→ **Your goal**
Your answer must be an exact copy of the lines from the one holding "ая в 1995 году." through the last line of the entries below, with nothing added.

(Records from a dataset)
------------------------------------

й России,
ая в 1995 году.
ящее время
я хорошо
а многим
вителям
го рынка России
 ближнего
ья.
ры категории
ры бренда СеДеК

------------------------------------

→ **Response area**
ая в 1995 году.
ящее время
я хорошо
а многим
вителям
го рынка России
 ближнего
ья.
ры категории
ры бренда СеДеК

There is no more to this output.